### Work instruction
Everything in the records should be repeated exactly.

### Provided records

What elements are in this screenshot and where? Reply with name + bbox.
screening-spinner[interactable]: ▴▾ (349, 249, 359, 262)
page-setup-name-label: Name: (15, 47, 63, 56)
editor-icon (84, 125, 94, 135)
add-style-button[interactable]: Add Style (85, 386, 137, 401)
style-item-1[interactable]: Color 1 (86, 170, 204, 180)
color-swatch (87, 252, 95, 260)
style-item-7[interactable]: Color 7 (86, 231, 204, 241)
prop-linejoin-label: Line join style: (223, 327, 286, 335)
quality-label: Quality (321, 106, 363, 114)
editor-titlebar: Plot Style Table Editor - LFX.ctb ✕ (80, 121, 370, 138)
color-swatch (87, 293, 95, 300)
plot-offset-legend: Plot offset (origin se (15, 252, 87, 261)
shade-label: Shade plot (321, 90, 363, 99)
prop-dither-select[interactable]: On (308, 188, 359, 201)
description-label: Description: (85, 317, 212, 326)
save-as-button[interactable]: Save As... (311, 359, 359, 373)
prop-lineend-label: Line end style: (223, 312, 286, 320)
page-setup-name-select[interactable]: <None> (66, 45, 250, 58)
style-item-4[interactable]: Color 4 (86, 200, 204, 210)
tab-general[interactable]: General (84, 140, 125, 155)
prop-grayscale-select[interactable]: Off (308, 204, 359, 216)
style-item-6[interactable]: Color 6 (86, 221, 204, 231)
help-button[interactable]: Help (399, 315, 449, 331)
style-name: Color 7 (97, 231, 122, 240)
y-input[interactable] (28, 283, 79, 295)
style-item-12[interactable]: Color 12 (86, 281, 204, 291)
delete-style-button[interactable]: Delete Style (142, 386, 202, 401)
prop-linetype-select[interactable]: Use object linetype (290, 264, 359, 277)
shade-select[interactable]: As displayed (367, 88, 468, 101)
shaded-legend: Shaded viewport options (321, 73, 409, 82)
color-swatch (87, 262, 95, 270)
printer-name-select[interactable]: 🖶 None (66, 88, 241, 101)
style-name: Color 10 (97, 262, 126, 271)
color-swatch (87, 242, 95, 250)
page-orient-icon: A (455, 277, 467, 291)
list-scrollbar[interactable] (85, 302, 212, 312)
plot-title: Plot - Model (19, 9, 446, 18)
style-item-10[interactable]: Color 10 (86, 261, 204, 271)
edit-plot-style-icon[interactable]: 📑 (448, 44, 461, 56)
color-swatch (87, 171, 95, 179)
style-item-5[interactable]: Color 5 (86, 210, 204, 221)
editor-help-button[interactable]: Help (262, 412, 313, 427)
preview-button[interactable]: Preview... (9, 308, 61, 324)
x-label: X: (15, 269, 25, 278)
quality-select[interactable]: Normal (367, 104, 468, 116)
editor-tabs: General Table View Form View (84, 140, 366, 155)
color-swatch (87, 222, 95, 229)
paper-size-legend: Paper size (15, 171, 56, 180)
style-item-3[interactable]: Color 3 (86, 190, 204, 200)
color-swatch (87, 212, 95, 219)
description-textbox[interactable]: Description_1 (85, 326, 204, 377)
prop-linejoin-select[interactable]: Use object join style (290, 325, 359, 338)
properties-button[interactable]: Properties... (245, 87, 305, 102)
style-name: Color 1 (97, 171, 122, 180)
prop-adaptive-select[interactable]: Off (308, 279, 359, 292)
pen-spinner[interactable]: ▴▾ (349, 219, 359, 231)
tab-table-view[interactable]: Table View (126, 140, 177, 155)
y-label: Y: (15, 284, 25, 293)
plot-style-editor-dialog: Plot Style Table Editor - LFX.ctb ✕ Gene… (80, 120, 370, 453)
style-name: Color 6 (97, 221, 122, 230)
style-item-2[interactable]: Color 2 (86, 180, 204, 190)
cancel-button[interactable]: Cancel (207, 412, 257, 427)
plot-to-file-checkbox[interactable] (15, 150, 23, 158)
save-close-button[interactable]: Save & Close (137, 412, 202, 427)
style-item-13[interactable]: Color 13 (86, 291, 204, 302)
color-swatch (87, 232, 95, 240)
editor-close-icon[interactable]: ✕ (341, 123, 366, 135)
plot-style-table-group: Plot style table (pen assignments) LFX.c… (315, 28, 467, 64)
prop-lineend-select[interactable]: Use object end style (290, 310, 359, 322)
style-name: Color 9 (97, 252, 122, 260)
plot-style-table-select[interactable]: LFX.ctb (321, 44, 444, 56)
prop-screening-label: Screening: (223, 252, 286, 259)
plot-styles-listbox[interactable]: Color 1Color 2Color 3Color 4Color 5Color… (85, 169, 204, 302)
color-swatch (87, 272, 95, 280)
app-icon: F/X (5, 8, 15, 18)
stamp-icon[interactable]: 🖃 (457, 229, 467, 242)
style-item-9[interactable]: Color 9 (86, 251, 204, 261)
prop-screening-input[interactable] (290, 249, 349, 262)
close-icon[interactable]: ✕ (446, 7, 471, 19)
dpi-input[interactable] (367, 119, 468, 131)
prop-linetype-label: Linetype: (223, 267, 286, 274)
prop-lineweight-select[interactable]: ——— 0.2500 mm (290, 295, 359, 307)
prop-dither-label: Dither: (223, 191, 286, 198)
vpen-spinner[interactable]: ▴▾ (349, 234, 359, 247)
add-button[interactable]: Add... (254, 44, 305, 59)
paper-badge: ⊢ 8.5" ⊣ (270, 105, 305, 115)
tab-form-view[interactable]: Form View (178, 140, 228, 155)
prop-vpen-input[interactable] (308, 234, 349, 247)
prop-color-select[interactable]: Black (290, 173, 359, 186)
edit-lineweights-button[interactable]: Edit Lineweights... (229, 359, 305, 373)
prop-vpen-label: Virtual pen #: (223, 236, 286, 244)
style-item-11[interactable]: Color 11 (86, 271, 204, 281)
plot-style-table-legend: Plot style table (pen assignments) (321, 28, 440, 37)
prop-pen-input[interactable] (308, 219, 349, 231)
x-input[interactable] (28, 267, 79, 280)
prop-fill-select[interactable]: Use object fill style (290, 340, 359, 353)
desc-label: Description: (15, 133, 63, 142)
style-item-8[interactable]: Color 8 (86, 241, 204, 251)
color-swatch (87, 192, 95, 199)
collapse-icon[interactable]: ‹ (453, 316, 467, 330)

### Task result
What elements are in this screenshot and where? Reply with name + bbox.
screening-spinner[interactable]: ▴▾ (349, 249, 359, 262)
page-setup-name-label: Name: (15, 47, 63, 56)
editor-icon (84, 125, 94, 135)
add-style-button[interactable]: Add Style (85, 386, 137, 401)
style-item-1[interactable]: Color 1 (86, 170, 204, 180)
color-swatch (87, 252, 95, 260)
style-item-7[interactable]: Color 7 (86, 231, 204, 241)
prop-linejoin-label: Line join style: (223, 327, 286, 335)
quality-label: Quality (321, 106, 363, 114)
editor-titlebar: Plot Style Table Editor - LFX.ctb ✕ (80, 121, 370, 138)
color-swatch (87, 293, 95, 300)
plot-offset-legend: Plot offset (origin se (15, 252, 87, 261)
shade-label: Shade plot (321, 90, 363, 99)
prop-dither-select[interactable]: On (308, 188, 359, 201)
description-label: Description: (85, 317, 212, 326)
save-as-button[interactable]: Save As... (311, 359, 359, 373)
prop-lineend-label: Line end style: (223, 312, 286, 320)
page-setup-name-select[interactable]: <None> (66, 45, 250, 58)
style-item-4[interactable]: Color 4 (86, 200, 204, 210)
tab-general[interactable]: General (84, 140, 125, 155)
prop-grayscale-select[interactable]: Off (308, 204, 359, 216)
style-item-6[interactable]: Color 6 (86, 221, 204, 231)
help-button[interactable]: Help (399, 315, 449, 331)
style-name: Color 7 (97, 231, 122, 240)
y-input[interactable] (28, 283, 79, 295)
style-item-12[interactable]: Color 12 (86, 281, 204, 291)
delete-style-button[interactable]: Delete Style (142, 386, 202, 401)
prop-linetype-select[interactable]: Use object linetype (290, 264, 359, 277)
shade-select[interactable]: As displayed (367, 88, 468, 101)
shaded-legend: Shaded viewport options (321, 73, 409, 82)
color-swatch (87, 262, 95, 270)
printer-name-select[interactable]: 🖶 None (66, 88, 241, 101)
style-name: Color 10 (97, 262, 126, 271)
color-swatch (87, 242, 95, 250)
page-orient-icon: A (455, 277, 467, 291)
list-scrollbar[interactable] (85, 302, 212, 312)
plot-title: Plot - Model (19, 9, 446, 18)
style-item-10[interactable]: Color 10 (86, 261, 204, 271)
edit-plot-style-icon[interactable]: 📑 (448, 44, 461, 56)
color-swatch (87, 171, 95, 179)
style-item-5[interactable]: Color 5 (86, 210, 204, 221)
editor-help-button[interactable]: Help (262, 412, 313, 427)
preview-button[interactable]: Preview... (9, 308, 61, 324)
x-label: X: (15, 269, 25, 278)
quality-select[interactable]: Normal (367, 104, 468, 116)
editor-tabs: General Table View Form View (84, 140, 366, 155)
color-swatch (87, 222, 95, 229)
paper-size-legend: Paper size (15, 171, 56, 180)
style-item-3[interactable]: Color 3 (86, 190, 204, 200)
color-swatch (87, 212, 95, 219)
description-textbox[interactable]: Description_1 (85, 326, 204, 377)
prop-linejoin-select[interactable]: Use object join style (290, 325, 359, 338)
properties-button[interactable]: Properties... (245, 87, 305, 102)
style-name: Color 1 (97, 171, 122, 180)
prop-adaptive-select[interactable]: Off (308, 279, 359, 292)
pen-spinner[interactable]: ▴▾ (349, 219, 359, 231)
tab-table-view[interactable]: Table View (126, 140, 177, 155)
y-label: Y: (15, 284, 25, 293)
plot-style-editor-dialog: Plot Style Table Editor - LFX.ctb ✕ Gene… (80, 120, 370, 453)
style-name: Color 6 (97, 221, 122, 230)
style-item-2[interactable]: Color 2 (86, 180, 204, 190)
cancel-button[interactable]: Cancel (207, 412, 257, 427)
plot-to-file-checkbox[interactable] (15, 150, 23, 158)
save-close-button[interactable]: Save & Close (137, 412, 202, 427)
style-item-13[interactable]: Color 13 (86, 291, 204, 302)
color-swatch (87, 232, 95, 240)
editor-close-icon[interactable]: ✕ (341, 123, 366, 135)
plot-style-table-group: Plot style table (pen assignments) LFX.c… (315, 28, 467, 64)
prop-lineend-select[interactable]: Use object end style (290, 310, 359, 322)
style-name: Color 9 (97, 252, 122, 260)
plot-style-table-select[interactable]: LFX.ctb (321, 44, 444, 56)
prop-screening-label: Screening: (223, 252, 286, 259)
plot-styles-listbox[interactable]: Color 1Color 2Color 3Color 4Color 5Color… (85, 169, 204, 302)
color-swatch (87, 272, 95, 280)
app-icon: F/X (5, 8, 15, 18)
stamp-icon[interactable]: 🖃 (457, 229, 467, 242)
style-item-9[interactable]: Color 9 (86, 251, 204, 261)
prop-screening-input[interactable] (290, 249, 349, 262)
close-icon[interactable]: ✕ (446, 7, 471, 19)
dpi-input[interactable] (367, 119, 468, 131)
prop-linetype-label: Linetype: (223, 267, 286, 274)
prop-lineweight-select[interactable]: ——— 0.2500 mm (290, 295, 359, 307)
prop-dither-label: Dither: (223, 191, 286, 198)
vpen-spinner[interactable]: ▴▾ (349, 234, 359, 247)
add-button[interactable]: Add... (254, 44, 305, 59)
paper-badge: ⊢ 8.5" ⊣ (270, 105, 305, 115)
tab-form-view[interactable]: Form View (178, 140, 228, 155)
prop-vpen-input[interactable] (308, 234, 349, 247)
prop-color-select[interactable]: Black (290, 173, 359, 186)
edit-lineweights-button[interactable]: Edit Lineweights... (229, 359, 305, 373)
prop-vpen-label: Virtual pen #: (223, 236, 286, 244)
style-item-11[interactable]: Color 11 (86, 271, 204, 281)
plot-style-table-legend: Plot style table (pen assignments) (321, 28, 440, 37)
prop-pen-input[interactable] (308, 219, 349, 231)
x-input[interactable] (28, 267, 79, 280)
prop-fill-select[interactable]: Use object fill style (290, 340, 359, 353)
desc-label: Description: (15, 133, 63, 142)
style-item-8[interactable]: Color 8 (86, 241, 204, 251)
color-swatch (87, 192, 95, 199)
collapse-icon[interactable]: ‹ (453, 316, 467, 330)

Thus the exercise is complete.